--- START ---

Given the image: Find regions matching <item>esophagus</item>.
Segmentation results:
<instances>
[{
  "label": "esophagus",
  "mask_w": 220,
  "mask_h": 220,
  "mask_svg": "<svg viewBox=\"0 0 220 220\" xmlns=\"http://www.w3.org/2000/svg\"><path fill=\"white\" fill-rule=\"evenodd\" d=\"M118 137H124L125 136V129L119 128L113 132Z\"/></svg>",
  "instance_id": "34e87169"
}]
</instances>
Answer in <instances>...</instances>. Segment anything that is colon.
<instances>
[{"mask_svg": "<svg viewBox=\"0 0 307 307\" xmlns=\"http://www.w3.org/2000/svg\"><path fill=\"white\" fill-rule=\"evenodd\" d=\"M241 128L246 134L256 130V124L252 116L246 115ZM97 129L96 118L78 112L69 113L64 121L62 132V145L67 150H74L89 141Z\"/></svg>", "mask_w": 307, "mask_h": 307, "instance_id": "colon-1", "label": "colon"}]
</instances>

--- END ---

Retyping every line above exactly is all that is needed.

◆ ANSWER SECTION
Given the image: Find regions matching <item>esophagus</item>.
Segmentation results:
<instances>
[{
  "label": "esophagus",
  "mask_w": 220,
  "mask_h": 220,
  "mask_svg": "<svg viewBox=\"0 0 220 220\" xmlns=\"http://www.w3.org/2000/svg\"><path fill=\"white\" fill-rule=\"evenodd\" d=\"M118 137H124L125 136V129L119 128L113 132Z\"/></svg>",
  "instance_id": "34e87169"
}]
</instances>
Answer in <instances>...</instances>. Segment anything that is colon.
<instances>
[{"mask_svg": "<svg viewBox=\"0 0 307 307\" xmlns=\"http://www.w3.org/2000/svg\"><path fill=\"white\" fill-rule=\"evenodd\" d=\"M241 128L246 134L256 130V124L252 116L246 115ZM97 129L96 118L78 112L69 113L64 121L62 132V145L67 150H74L89 141Z\"/></svg>", "mask_w": 307, "mask_h": 307, "instance_id": "colon-1", "label": "colon"}]
</instances>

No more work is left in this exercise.